My view is based up on the fact that millions of people "use" Excel, but not many people really know how to use it effectively.  

You probably want someone that has above average knowledge of Excel.    (or if they need to know how to use Pivottables or any of that other junk, tell them what you need)


----------



## Andrew Fergus (Feb 8, 2006)

I had an interview with a recruitment manager last week and his definition of a 'power' user was someone who could do a vlookup and a pivot table in Excel.  Now I can do that but I don't consider myself to be a power user of Excel.  In reply to your question I consider those skills to be 'average'.  But I also agree with Mark that the average user might not know how to do those things given we (i.e. the general populace, not the Excel gurus you see on this forum) only use 10% or less of the available functionality within Excel (and 10% our brains, but that's just my opinion!)
Andrew


----------



## RichardS (Feb 8, 2006)

Mark,

Pivottables are junk.
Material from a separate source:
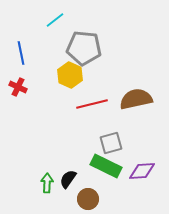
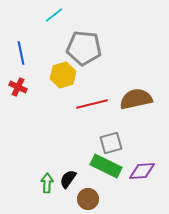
cyan line: moved 1 px left, 5 px up
yellow hexagon: moved 7 px left; rotated 20 degrees clockwise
That's an interesting observation.

Richard


----------



## Norie (Feb 9, 2006)

In the last job I had working directly with Excel they thought that the person 
who recorded a macro, pasted the generated code to a worksheet,
distributed that worksheet,
 with instructions of how to paste it back into the VBA editor, was an expert.

And no it wasn't me. 

Also in that job I encountered a creature called a 'Business Analyst'.

He liked his coffee that guy, and I found out why.

After he left (or was sacked-never found out), I was handed some of his work to take a look at.

7 A4 pages of code to do what could be accomplished with a few simple COUNTIFs, 
and that code took >3 hours to run, hence the time for coffee.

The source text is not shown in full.